*WHAT TO DO*
Search the material below for the word "loyalty". Copy every line where it is found.

*RECORDS FOR THIS TASK*
·····
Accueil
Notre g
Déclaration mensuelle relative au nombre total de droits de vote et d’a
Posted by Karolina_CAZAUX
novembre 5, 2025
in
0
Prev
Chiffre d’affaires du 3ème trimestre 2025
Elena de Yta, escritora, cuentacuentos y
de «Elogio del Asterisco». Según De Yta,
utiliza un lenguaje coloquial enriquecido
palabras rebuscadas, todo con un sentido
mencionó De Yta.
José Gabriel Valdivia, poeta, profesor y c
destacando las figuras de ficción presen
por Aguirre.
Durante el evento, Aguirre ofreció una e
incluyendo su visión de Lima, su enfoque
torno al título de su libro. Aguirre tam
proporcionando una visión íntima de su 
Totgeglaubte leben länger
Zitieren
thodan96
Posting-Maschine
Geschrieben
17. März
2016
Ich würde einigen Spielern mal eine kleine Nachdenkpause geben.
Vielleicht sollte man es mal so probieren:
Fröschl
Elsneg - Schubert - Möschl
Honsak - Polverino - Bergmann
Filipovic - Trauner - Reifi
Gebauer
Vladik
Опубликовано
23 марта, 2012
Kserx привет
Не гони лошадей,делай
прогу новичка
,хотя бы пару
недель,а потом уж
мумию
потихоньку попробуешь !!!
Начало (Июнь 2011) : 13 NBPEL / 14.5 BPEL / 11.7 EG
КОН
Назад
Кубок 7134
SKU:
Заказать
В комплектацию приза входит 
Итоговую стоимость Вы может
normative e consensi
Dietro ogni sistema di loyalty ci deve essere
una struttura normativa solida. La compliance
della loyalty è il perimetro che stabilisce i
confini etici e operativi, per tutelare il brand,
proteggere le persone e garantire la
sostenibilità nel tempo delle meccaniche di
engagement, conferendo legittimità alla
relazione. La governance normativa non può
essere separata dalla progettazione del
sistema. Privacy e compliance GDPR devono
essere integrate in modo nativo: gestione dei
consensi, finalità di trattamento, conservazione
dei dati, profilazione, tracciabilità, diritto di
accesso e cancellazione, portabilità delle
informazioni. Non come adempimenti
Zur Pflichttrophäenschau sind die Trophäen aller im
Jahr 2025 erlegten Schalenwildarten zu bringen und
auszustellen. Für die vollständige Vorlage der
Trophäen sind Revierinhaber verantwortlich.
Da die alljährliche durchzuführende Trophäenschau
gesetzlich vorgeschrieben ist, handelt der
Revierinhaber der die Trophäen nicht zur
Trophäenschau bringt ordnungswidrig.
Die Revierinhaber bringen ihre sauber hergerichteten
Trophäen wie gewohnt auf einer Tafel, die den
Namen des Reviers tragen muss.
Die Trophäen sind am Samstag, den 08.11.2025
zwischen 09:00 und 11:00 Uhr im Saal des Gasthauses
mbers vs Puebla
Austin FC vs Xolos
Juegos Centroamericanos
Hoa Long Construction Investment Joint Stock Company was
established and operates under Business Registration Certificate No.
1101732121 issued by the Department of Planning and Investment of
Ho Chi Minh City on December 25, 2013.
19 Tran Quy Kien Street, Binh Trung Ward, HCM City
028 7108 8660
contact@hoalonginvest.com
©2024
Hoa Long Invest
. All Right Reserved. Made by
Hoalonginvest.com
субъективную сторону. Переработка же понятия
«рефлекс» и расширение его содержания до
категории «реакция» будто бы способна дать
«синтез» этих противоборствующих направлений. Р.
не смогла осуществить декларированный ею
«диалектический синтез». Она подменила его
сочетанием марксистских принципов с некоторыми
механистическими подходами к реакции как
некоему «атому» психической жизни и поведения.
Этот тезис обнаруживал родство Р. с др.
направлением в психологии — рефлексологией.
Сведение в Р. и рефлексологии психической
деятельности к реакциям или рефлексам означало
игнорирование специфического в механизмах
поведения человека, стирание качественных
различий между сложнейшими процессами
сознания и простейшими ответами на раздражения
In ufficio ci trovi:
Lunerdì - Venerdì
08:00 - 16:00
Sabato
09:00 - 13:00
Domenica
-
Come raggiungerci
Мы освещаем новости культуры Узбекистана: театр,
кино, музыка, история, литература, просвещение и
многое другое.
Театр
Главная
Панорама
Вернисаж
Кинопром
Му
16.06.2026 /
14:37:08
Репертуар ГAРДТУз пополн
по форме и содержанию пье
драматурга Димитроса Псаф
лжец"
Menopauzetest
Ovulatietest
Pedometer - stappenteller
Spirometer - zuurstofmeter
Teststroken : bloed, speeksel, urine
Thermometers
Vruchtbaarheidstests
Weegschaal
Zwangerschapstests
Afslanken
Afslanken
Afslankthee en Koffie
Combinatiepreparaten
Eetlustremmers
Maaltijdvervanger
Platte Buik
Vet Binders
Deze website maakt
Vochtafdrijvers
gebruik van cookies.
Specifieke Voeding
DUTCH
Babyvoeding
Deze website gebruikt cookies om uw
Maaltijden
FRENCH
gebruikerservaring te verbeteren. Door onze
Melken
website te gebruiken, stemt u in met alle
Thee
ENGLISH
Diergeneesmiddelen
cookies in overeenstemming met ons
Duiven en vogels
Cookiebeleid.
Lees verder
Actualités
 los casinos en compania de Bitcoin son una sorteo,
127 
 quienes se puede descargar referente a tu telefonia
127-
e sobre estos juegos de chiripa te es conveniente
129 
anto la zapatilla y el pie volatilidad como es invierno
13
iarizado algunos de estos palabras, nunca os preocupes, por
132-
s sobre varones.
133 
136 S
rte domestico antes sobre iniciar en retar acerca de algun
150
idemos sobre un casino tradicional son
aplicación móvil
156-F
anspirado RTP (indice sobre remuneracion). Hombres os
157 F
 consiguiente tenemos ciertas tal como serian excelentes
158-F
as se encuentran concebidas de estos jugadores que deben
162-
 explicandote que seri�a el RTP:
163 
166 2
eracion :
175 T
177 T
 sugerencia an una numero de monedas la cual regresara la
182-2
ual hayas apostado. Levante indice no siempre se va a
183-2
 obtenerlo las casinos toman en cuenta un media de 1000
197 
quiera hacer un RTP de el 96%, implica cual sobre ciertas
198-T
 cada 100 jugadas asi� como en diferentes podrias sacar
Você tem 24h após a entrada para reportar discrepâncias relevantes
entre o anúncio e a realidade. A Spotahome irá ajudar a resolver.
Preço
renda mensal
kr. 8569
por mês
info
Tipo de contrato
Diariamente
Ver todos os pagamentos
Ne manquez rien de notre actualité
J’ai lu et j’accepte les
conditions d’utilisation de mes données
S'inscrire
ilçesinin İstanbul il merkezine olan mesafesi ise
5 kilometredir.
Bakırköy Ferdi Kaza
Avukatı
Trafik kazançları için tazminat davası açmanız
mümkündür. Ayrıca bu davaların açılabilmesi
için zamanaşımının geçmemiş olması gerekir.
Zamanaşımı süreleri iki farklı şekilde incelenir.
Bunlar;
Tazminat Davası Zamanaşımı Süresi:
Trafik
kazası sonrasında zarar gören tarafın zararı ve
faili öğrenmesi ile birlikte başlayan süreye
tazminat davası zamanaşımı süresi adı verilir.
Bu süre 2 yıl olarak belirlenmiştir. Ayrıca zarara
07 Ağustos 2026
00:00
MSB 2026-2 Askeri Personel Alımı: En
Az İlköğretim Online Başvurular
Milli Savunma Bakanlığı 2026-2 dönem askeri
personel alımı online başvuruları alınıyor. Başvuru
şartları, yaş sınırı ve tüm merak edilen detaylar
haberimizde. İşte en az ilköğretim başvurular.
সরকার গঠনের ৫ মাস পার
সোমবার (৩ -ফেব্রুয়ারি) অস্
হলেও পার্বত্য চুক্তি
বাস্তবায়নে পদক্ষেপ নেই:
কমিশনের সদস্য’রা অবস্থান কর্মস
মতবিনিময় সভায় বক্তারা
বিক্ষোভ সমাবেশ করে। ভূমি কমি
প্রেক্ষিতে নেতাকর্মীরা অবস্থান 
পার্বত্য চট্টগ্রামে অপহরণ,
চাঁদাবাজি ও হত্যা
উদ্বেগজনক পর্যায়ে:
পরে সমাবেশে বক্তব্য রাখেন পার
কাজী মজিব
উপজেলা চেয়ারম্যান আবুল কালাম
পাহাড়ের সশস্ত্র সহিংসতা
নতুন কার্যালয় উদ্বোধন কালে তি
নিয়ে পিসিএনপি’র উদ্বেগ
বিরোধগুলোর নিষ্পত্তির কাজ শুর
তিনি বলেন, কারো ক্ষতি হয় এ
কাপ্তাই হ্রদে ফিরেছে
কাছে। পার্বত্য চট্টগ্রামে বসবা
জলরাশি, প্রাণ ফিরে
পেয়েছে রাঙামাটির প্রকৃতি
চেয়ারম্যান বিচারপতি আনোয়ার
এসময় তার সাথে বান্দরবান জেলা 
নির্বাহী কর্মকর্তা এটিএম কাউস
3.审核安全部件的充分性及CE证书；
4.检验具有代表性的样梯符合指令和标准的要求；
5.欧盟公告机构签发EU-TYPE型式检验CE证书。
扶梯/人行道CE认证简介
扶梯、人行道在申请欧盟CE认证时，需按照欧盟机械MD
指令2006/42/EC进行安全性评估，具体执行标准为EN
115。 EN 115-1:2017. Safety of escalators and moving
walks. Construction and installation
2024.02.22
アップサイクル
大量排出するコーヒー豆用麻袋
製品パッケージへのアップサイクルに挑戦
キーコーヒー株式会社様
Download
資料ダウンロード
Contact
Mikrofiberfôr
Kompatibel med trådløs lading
·····
*YOUR SOLUTION*
Dietro ogni sistema di loyalty ci deve essere
della loyalty è il perimetro che stabilisce i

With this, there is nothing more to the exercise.